Here are four CMA real estate comparables templates and examples to get you started on your analysis:
This comp report sample has a simple format and design, yet it contains an array of information and easy-to-understand charts and statistics. The comparable properties are shown on a map and in several easy-to-read charts to make the information as straightforward as possible. It also consists of a QR code, allowing sellers to download the physical report to their electronic devices instantly. This is an excellent solution if you cannot decide whether to provide a printed or digital version of your CMA.
This CMA is an example report from Cloud CMA, and it is incredibly user-friendly and easy to understand due to its graphics, well-organized charts, and concise headings. This analysis may be printed quickly, but Cloud CMA can generate interactive reports you can walk through with your clients online. This is your ideal strategy if you want to make your comparative market analysis and presentation more engaging and memorable.
Using graphs is one of the best methods to make your CMA easier for non-real estate professionals to understand. This CMA example includes standard charts with property statistics and comparisons. Still, it also has unique graphs to visually convey essential details, such as list price vs selling price or days on the market.
Reuse the information from your CMA to promote your business by creating a flyer and sending direct mail to similar properties in the neighborhood. This CMA template only has two pages. Therefore, it is not the best choice for a listing presentation when your goal is to boost trust and familiarity. On the other hand, sending property information to neighboring homeowners may stimulate their curiosity and help you generate listing leads.
You don’t have to be a graphic designer to create a visually appealing and intuitive comparative market analysis report. Canva is a visual design tool that offers thousands of templates for documents, presentations, infographics, flyers, and branding elements, such as colors, fonts, and images. You can also save customized templates for each marketing item, making it simple to maintain consistency in your branding.

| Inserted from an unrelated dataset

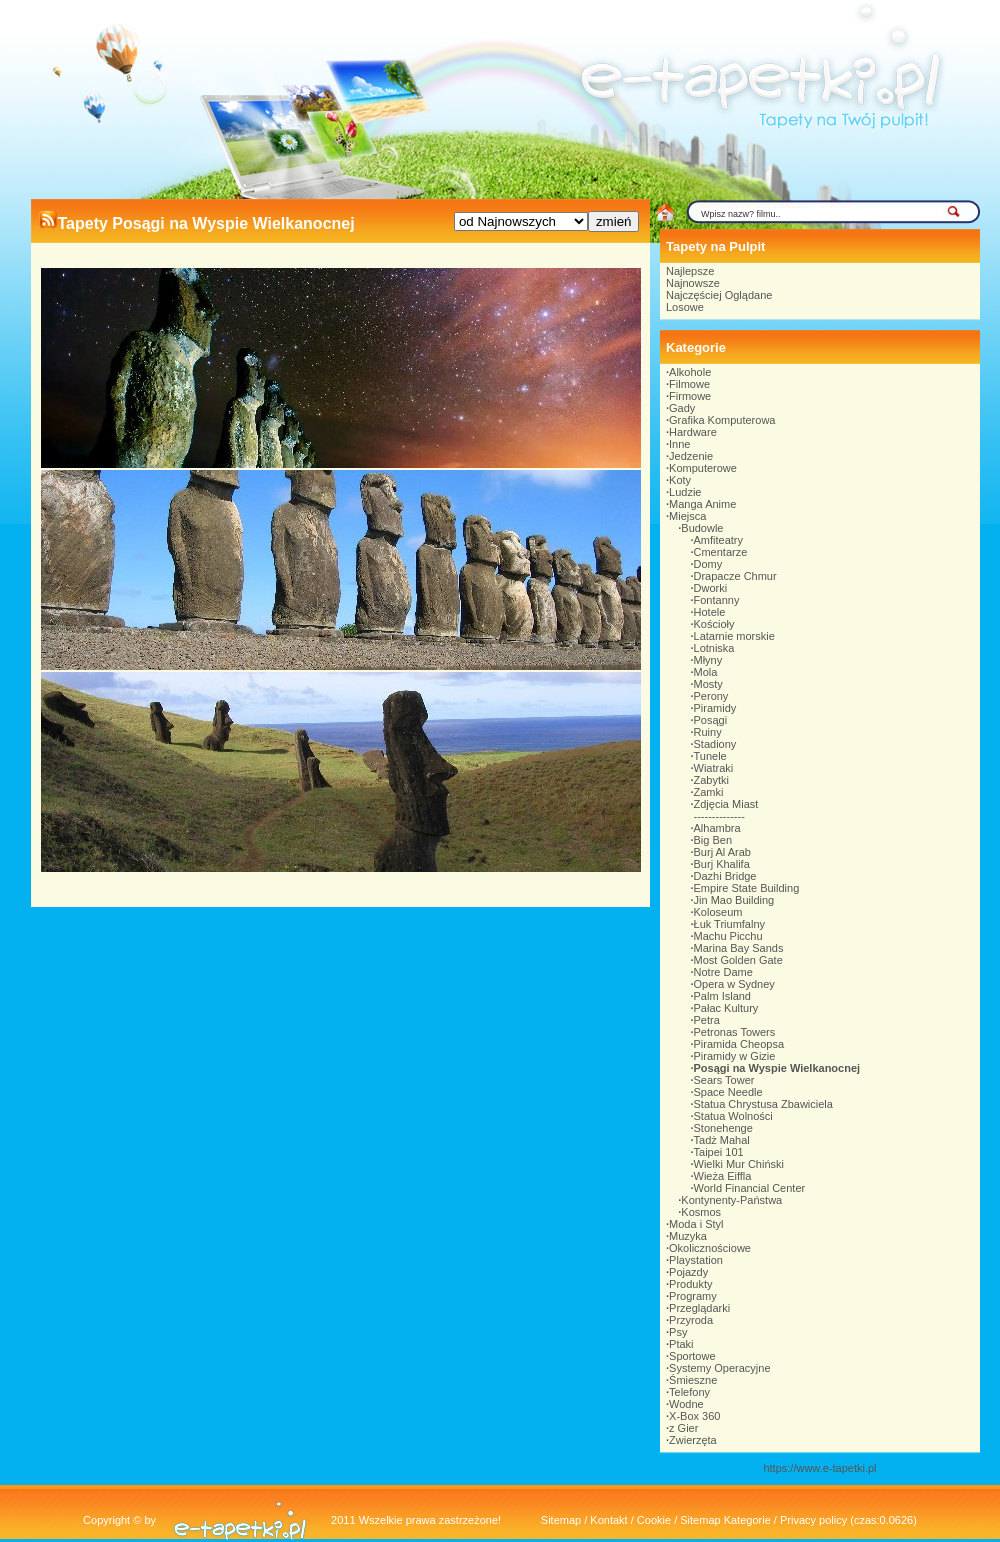  I want to click on Burj Al Arab, so click(722, 852).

A comparative market analysis (CMA) is an instrument that assists real estate professionals in demonstrating the worth of a possible listing to homesellers. It is accomplished by employing the necessary tools, locating comparable properties, obtaining data, and combining it into a visually appealing and simple-to-understand CMA report. That is why knowing how to do a comp report is essential since listing and real estate market data can be used to convert listing leads and generate new ones with the correct marketing methods.

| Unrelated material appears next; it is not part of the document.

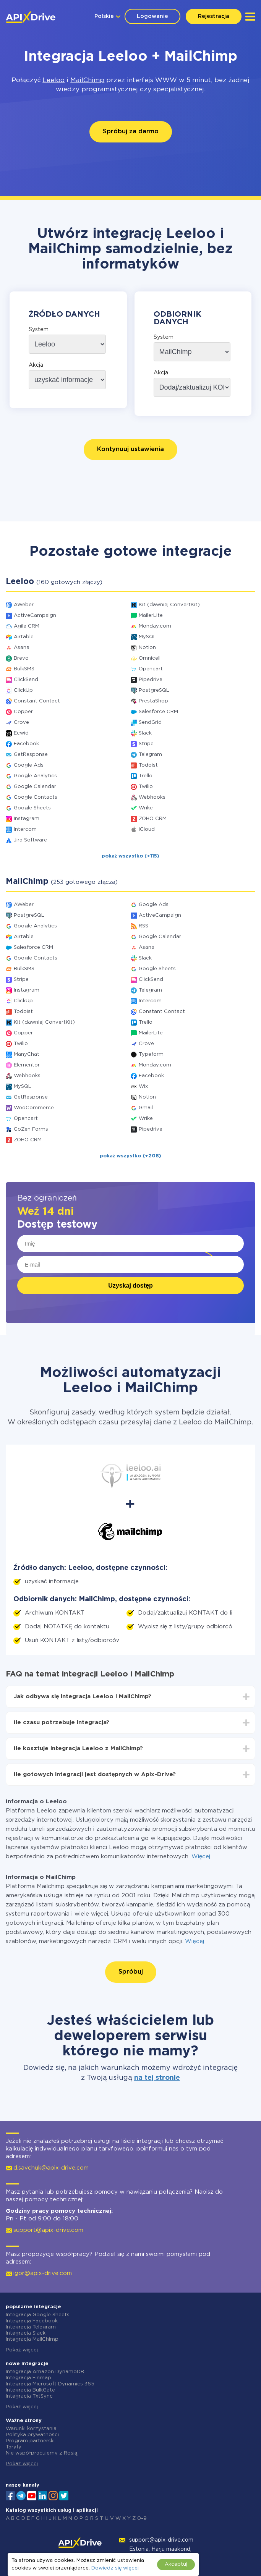  What do you see at coordinates (151, 615) in the screenshot?
I see `MailerLite` at bounding box center [151, 615].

Frequently Asked Questions (FAQs)
A suitable number of comps for sold and currently listed houses is five to seven. Remember that it is vital to include comps that only align or coincide with your subject property in your CMA report.

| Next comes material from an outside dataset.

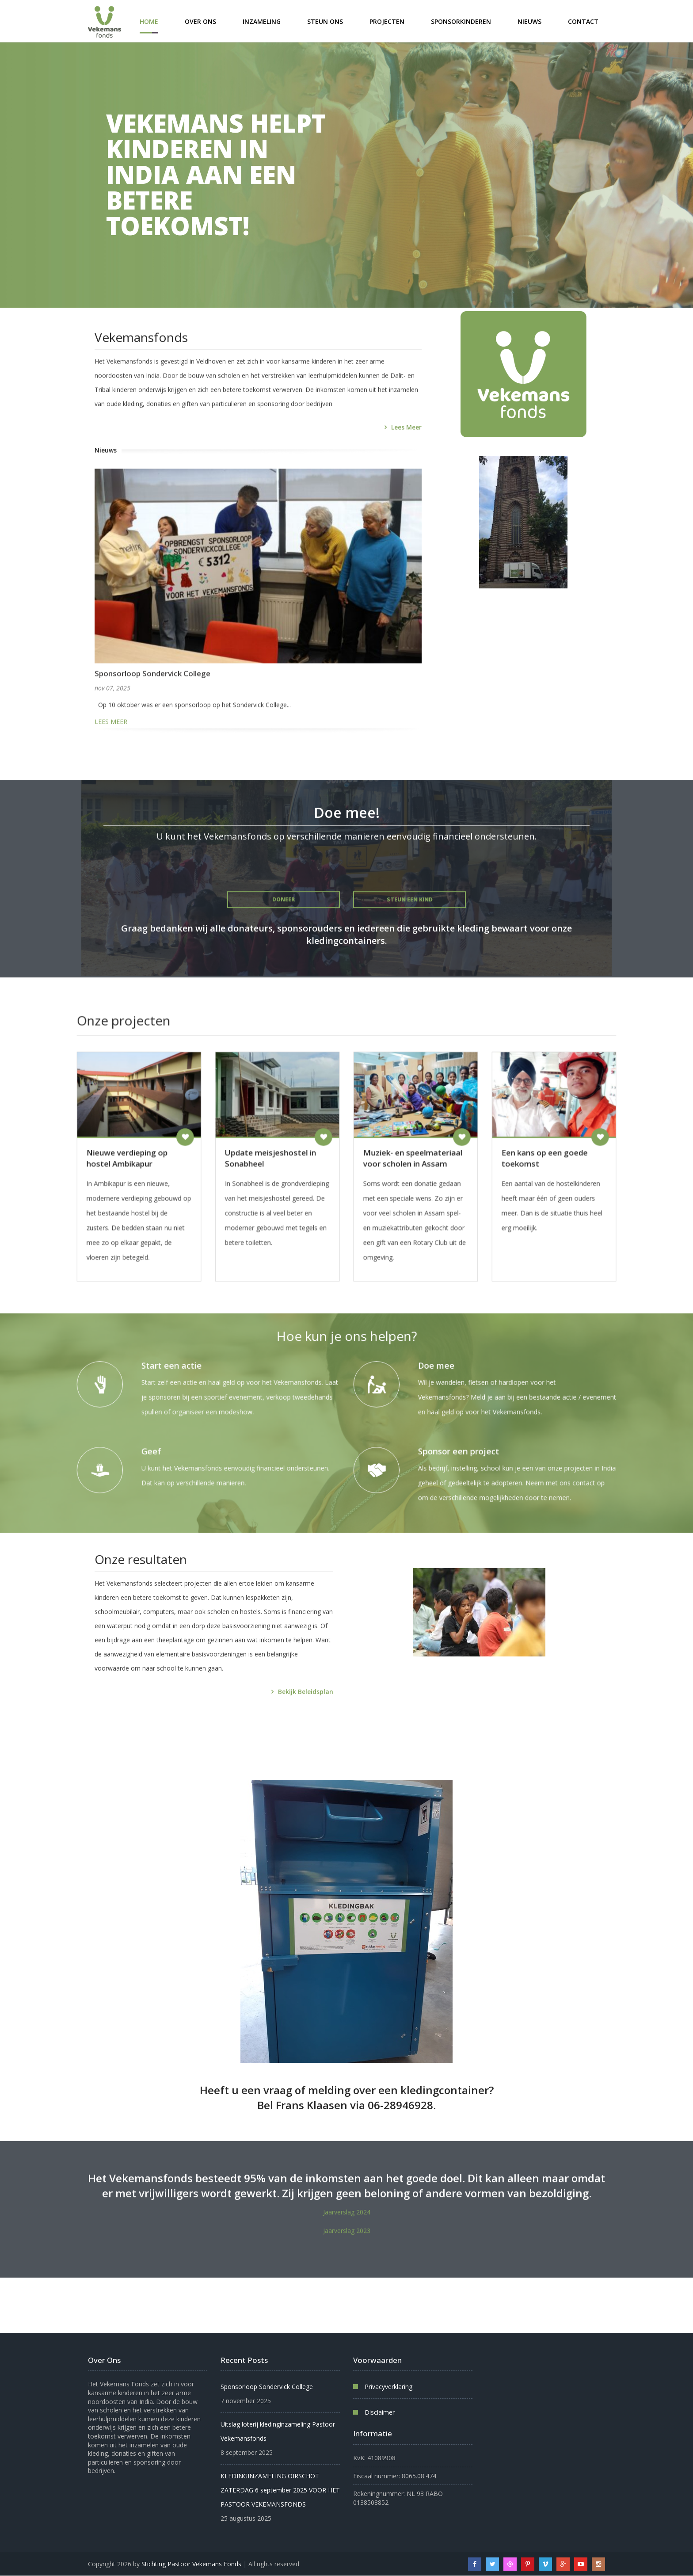  What do you see at coordinates (334, 1141) in the screenshot?
I see `Doneren [Doneren aan Update meisjeshostel in Sonabheel]` at bounding box center [334, 1141].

The most crucial property characteristic to evaluate is the location. A property’s location determines its value, shows how far it is from major establishments, and influences the property taxes for the home. Finding comparable homes in similar areas is essential when looking for comps to use in your CMA.
CMAs and appraisals are sometimes confused by many people, but their primary distinction is who is in charge of doing the review. A real estate agent creates a CMA based on sales data, whereas a qualified real estate appraiser completes an appraisal. Another significant distinction is that a CMA determines the price of a home. In contrast, an appraisal determines its value, and appraisals occur after a home is under contract and are legally necessary for the transaction.